Pleas let me know if i have not explained my problem sufficiently, and i will try to provide more detail.

FWIW I wrote such a thing back in '87 that did just what you propose, with extra logic for beveling the angles. Was in Windows2 and/or ASM86. So not much help to you except that, given the limited resources we had at the time, that was the best optimization we found to accomplish it, so you’re on the right track.

After a bit of head scratching, i found a solution that works pretty good.

I replaced the DrawBrush function. And made it so the function is only called each update instead of for each pixel between the current and last position. My new code looks like this for anyone interested.

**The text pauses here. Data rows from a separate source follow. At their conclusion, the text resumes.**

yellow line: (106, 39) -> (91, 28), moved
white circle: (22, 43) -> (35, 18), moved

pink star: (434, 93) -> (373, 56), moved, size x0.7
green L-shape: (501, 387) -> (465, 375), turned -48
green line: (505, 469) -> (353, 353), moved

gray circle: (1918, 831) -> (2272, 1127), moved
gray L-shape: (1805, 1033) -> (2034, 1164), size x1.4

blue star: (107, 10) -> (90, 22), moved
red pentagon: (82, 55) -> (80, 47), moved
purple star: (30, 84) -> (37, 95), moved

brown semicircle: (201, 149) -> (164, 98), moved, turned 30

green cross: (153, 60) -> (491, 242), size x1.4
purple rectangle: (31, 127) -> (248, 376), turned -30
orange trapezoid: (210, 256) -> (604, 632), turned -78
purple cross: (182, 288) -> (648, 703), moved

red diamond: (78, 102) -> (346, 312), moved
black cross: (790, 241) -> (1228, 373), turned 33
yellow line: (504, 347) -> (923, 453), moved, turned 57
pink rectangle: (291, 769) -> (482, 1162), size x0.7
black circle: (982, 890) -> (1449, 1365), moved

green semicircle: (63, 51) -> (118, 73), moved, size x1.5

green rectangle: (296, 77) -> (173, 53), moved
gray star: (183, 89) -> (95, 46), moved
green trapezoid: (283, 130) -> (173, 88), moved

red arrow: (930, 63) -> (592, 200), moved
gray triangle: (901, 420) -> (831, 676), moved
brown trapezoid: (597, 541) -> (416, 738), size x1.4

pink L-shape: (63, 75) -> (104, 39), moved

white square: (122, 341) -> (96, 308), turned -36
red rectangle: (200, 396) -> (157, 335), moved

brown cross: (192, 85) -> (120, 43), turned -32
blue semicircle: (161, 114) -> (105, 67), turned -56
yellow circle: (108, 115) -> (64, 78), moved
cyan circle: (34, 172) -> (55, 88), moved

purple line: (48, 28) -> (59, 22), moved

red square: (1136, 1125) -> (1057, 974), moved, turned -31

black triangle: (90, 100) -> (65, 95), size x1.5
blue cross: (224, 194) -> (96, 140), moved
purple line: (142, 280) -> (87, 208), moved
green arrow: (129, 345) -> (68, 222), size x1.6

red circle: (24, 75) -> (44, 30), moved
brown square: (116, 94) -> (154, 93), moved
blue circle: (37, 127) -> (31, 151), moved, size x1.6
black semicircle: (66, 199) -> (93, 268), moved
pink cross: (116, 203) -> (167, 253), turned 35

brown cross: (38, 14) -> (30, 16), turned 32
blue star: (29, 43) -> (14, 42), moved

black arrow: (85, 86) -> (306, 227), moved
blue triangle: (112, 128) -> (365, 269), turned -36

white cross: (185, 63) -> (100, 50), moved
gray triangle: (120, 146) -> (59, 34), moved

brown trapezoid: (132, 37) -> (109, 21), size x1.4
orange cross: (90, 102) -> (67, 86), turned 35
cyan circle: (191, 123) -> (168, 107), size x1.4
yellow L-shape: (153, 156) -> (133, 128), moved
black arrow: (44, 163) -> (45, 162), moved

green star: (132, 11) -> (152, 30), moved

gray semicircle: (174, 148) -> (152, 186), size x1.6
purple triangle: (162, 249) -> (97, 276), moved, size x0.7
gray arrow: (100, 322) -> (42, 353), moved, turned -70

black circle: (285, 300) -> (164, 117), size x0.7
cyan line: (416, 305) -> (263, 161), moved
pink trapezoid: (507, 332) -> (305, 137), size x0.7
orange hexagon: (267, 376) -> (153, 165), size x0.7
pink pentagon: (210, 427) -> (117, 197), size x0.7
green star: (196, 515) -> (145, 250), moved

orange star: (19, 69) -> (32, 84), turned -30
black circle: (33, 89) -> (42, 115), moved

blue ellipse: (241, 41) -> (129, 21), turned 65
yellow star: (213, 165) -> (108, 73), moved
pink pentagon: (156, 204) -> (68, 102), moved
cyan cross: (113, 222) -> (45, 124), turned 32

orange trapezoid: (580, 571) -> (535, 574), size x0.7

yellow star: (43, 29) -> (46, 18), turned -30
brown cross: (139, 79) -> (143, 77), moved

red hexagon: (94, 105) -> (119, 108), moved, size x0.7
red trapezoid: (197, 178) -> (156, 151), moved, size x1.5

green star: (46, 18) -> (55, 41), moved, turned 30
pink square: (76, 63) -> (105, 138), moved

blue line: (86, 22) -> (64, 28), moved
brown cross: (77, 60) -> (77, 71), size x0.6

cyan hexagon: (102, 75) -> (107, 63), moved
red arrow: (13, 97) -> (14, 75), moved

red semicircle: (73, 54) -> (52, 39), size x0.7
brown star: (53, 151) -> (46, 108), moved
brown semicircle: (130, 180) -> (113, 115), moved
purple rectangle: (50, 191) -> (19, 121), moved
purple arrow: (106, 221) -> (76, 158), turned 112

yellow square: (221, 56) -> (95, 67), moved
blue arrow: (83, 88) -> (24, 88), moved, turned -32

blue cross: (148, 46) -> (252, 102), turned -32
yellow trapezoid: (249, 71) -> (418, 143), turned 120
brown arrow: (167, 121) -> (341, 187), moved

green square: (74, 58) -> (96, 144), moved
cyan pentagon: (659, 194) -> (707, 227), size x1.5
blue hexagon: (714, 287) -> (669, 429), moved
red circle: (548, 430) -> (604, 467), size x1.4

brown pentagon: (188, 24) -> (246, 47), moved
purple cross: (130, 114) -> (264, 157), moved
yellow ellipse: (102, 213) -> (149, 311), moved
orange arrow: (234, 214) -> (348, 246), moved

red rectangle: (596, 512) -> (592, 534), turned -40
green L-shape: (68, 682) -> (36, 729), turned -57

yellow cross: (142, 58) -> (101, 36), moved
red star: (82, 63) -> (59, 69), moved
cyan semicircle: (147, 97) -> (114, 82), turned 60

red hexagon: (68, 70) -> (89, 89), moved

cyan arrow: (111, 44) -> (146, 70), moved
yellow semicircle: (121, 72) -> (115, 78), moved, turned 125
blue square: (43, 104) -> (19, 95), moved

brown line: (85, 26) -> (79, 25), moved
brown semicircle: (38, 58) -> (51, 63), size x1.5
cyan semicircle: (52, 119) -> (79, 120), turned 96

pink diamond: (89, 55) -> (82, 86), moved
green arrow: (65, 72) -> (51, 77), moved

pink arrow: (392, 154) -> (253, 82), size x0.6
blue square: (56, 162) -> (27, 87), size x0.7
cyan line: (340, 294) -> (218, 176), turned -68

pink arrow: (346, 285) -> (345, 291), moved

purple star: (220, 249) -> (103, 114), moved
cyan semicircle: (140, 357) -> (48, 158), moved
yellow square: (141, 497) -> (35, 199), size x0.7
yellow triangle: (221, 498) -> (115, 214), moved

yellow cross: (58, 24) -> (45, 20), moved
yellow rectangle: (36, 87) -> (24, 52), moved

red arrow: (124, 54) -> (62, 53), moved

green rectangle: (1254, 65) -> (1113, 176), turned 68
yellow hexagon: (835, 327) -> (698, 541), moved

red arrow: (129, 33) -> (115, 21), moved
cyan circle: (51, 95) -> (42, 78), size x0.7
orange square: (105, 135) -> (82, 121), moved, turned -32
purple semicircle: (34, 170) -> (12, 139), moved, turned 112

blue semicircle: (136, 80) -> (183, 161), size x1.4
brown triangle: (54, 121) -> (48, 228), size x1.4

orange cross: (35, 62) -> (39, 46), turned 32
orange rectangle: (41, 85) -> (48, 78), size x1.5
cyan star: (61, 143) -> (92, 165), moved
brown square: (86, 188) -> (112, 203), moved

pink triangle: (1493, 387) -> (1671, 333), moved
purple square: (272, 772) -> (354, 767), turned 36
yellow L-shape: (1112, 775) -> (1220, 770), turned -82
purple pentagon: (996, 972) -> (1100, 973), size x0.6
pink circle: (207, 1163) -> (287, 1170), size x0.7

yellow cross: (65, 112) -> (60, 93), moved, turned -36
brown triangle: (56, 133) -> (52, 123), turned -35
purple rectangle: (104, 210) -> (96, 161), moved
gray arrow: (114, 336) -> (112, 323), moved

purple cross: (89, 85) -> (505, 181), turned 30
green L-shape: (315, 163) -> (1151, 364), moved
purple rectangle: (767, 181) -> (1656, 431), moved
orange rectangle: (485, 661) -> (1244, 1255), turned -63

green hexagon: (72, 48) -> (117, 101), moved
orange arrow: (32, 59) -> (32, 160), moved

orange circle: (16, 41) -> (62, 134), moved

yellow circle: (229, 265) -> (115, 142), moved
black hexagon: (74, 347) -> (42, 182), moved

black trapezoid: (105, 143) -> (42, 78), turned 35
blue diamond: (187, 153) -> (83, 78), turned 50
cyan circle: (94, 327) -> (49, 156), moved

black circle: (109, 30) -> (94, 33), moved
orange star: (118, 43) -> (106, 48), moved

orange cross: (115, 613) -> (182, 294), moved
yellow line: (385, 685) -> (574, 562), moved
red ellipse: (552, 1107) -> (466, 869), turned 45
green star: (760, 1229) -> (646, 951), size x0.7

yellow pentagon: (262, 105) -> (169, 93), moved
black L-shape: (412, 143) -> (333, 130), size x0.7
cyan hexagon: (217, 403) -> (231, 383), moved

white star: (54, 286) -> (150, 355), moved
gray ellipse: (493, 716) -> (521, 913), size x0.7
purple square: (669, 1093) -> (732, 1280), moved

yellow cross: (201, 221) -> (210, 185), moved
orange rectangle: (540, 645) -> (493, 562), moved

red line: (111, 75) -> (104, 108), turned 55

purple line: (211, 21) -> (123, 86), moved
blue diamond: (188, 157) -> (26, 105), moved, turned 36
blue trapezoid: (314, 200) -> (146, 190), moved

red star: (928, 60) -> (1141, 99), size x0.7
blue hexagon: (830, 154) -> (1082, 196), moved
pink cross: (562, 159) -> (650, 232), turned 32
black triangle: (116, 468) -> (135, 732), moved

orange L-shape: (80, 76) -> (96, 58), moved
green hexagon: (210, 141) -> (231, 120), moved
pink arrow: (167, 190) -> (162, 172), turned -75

``````private void DrawBrushSweep(Vector2 sweepStart, Vector2 sweepEnd, Color brushColor)
{

int drawAreaTop = (int)Mathf.Max(sweepStart.y, sweepEnd.y) + (brushSize / 2);
int drawAreaBottom = (int)Mathf.Min(sweepStart.y, sweepEnd.y) - (brushSize / 2);
int drawAreaRigth = (int)Mathf.Max(sweepStart.x, sweepEnd.x) + (brushSize / 2);
int drawAreaLeft = (int)Mathf.Min(sweepStart.x, sweepEnd.x) - (brushSize / 2);

for (int ix = drawAreaLeft; ix < drawAreaRigth; ix++)
{
for (int iy = drawAreaBottom; iy < drawAreaTop; iy++)
{
if(ix >= 0 && ix < canvasSizeX) // Check if we are within the canvas
{
if(iy >= 0 && iy < canvasSizeY)
{
int flattenArrayPos = FlattenMultiDimArray(ix, iy);

{
float brushCenterDistance = (GetClosestPointOnLine(sweepStart, sweepEnd, new Vector2(ix, iy)) - new Vector2(ix, iy)).magnitude;

float colorLerp = Mathf.InverseLerp(brushSize * 0.5f, 0.0f, brushCenterDistance);

pixelColorArray[flattenArrayPos] = Color.Lerp((pixelColorArray[flattenArrayPos]), brushColor, brushFalloff.Evaluate(colorLerp) * brushColor.a);
}
}
}
}
}

}

private Vector2 GetClosestPointOnLine(Vector2 lineStart, Vector2 lineEnd, Vector2 point)
{
Vector2 AP = point - lineStart;
Vector2 AB = lineEnd - lineStart;

float ab2 = AB.x * AB.x + AB.y * AB.y;
float ap_ab = AP.x * AB.x + AP.y * AB.y;
float t = ap_ab / ab2;

t = Mathf.Clamp01(t);

Vector2 closest = lineStart + AB * t;
return closest;
}
``````

The code works by first calculating a square that contains the entire sweep area. Then it loops trough all pixels within the square. Each pixel is lerped towards the brush color based on its distance from the nearest point on the line from the start to the end of the sweep.